Some might say it’s already happened or happening. To expect that the guns will be turned in to advocates offering an exchange for dollars, to believe that young African Americans will suddenly stop the fratricide, to hope that there will be peace and harmony in Dr. King’s “beloved community,” is like Waiting for Godot or the tooth fairy.

All the platitudes are summoned around this time of the year, much like New Year’s resolutions; many of them are made with not an iota of sincerity, not a moment of genuine interest in living up to Dr. King’s high standards of credibility or sacrifice.

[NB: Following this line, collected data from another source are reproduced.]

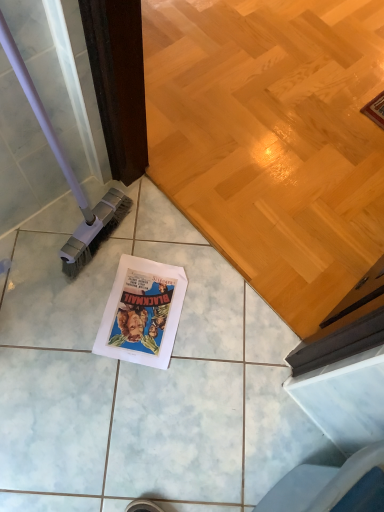 This screenshot has height=512, width=384. What do you see at coordinates (142, 312) in the screenshot?
I see `white paper comic book at center` at bounding box center [142, 312].

In order to face white paper comic book at center, should I rotate leftwards or rightwards?

You should look left and rotate roughly 6.598 degrees.

Image resolution: width=384 pixels, height=512 pixels. In order to click on white paper comic book at center in this screenshot , I will do `click(142, 312)`.

In order to click on purple plastic brush at left in this screenshot , I will do [69, 176].

Describe the element at coordinates (69, 176) in the screenshot. This screenshot has width=384, height=512. I see `purple plastic brush at left` at that location.

Identify the location of white paper comic book at center. The width and height of the screenshot is (384, 512). (142, 312).

Between purple plastic brush at left and white paper comic book at center, which one appears on the right side from the viewer's perspective?

From the viewer's perspective, white paper comic book at center appears more on the right side.

Is purple plastic brush at left closer to the viewer compared to white paper comic book at center?

Yes, the depth of purple plastic brush at left is less than that of white paper comic book at center.

Which is farther from the camera, [85,215] or [160,303]?

The point [160,303] is farther from the camera.

From the image's perspective, who appears lower, purple plastic brush at left or white paper comic book at center?

white paper comic book at center is shown below in the image.

From a real-world perspective, who is located higher, purple plastic brush at left or white paper comic book at center?

From a 3D spatial view, purple plastic brush at left is above.

Which of these two, purple plastic brush at left or white paper comic book at center, is thinner?

purple plastic brush at left is thinner.

Can you confirm if purple plastic brush at left is taller than white paper comic book at center?

Yes.

Is purple plastic brush at left bigger than white paper comic book at center?

Yes, purple plastic brush at left is bigger than white paper comic book at center.

Could white paper comic book at center be considered to be inside purple plastic brush at left?

No, purple plastic brush at left does not contain white paper comic book at center.

Is purple plastic brush at left directly adjacent to white paper comic book at center?

No, purple plastic brush at left is not in contact with white paper comic book at center.

Is purple plastic brush at left oriented towards white paper comic book at center?

Yes, purple plastic brush at left faces towards white paper comic book at center.

Identify the location of brush in front of the white paper comic book at center. (69, 176).

Between white paper comic book at center and purple plastic brush at left, which one appears on the left side from the viewer's perspective?

From the viewer's perspective, purple plastic brush at left appears more on the left side.

Does white paper comic book at center lie in front of purple plastic brush at left?

No.

Is point (123, 281) closer to viewer compared to point (106, 219)?

Yes, it is.

From the image's perspective, is white paper comic book at center above or below purple plastic brush at left?

From the image's perspective, white paper comic book at center appears below purple plastic brush at left.

From a real-world perspective, is white paper comic book at center located beneath purple plastic brush at left?

Indeed, from a real-world perspective, white paper comic book at center is positioned beneath purple plastic brush at left.

Considering the sizes of objects white paper comic book at center and purple plastic brush at left in the image provided, who is thinner, white paper comic book at center or purple plastic brush at left?

purple plastic brush at left is thinner.

Which of these two, white paper comic book at center or purple plastic brush at left, stands taller?

Result: Standing taller between the two is purple plastic brush at left.

From the picture: Is white paper comic book at center bigger than purple plastic brush at left?

Actually, white paper comic book at center might be smaller than purple plastic brush at left.

Is white paper comic book at center positioned beyond the bounds of purple plastic brush at left?

Yes.

Is white paper comic book at center in contact with purple plastic brush at left?

No, white paper comic book at center is not in contact with purple plastic brush at left.

Is white paper comic book at center oriented away from purple plastic brush at left?

white paper comic book at center does not have its back to purple plastic brush at left.

The width and height of the screenshot is (384, 512). In order to click on brush located above the white paper comic book at center (from the image's perspective) in this screenshot , I will do `click(69, 176)`.

The height and width of the screenshot is (512, 384). I want to click on comic book located underneath the purple plastic brush at left (from a real-world perspective), so click(142, 312).

Find the location of a particular element. The height and width of the screenshot is (512, 384). comic book below the purple plastic brush at left (from the image's perspective) is located at coordinates (142, 312).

True, there are a few gallant souls who have the greatest intention of fulfilling portions of the dream, but they are a tiny minority who by their example may impact some impressionable minds, some young people willing to put forth an attention span longer than a twitter submission.

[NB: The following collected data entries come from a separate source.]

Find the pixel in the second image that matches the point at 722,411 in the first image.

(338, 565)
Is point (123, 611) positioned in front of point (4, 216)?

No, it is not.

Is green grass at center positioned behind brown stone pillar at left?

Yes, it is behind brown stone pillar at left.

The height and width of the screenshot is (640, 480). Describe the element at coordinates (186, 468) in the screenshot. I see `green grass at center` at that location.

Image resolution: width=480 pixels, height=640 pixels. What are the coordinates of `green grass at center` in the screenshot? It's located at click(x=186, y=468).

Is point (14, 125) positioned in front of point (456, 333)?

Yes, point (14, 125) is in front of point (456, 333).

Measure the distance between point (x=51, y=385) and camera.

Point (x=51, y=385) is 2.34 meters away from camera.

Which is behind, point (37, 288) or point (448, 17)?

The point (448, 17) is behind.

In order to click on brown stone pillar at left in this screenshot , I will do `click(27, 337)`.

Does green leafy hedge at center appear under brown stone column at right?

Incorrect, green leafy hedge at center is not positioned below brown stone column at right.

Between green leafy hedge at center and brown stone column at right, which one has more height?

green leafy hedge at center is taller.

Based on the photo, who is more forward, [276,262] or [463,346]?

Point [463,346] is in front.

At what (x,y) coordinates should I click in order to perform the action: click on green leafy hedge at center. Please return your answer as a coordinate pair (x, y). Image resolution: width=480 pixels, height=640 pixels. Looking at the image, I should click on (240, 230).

Dr. King was a devout follower of the great Mahatma Gandhi, an ardent proponent of nonviolent disobedience who, ironically like Dr. King, was assassinated. What Dr. King learned from Gandhi were strategies for change, a way to wear down the resistance of the oppressor. Those tactics, for the most part, were invoked and practiced relentlessly against what Gandhi called the Seven Deadly Social Sins. 
1.    Politics without principles.  The sundry of politicians without an inch of principles are countless in our society.  And they proliferate like cockroaches.
2.     Pleasure without conscience.  How many of your friends can be listed among this number who in their quest for pleasure have little regard for the feelings of others?
3.    Wealth without work.  Far too many of the rich and famous in America have never worked a moment for their accumulation of wealth, often exploiting those who actually work at the point of production.
4.    Commerce without morality.  Malcolm X used to say:  “Show me a capitalist and I’ll show you a bloodsucker.” 
5.    Education without character.  Dr. King often stressed the importance of one’s “content of character,” and we can’t necessarily depend on our deplorable education system to supply this.
6.    Science without humanity.  Too often the mindless pursuit of scientific advancement is done at the expense of humanity.
7.    Worship without sacrifice.   Each of us must give a little without waiting to get something in return.

To this list I would add commitment without perspective and life without love. If those promise makers can only eliminate one of the deadly social sins, they will be better off and the world a better place.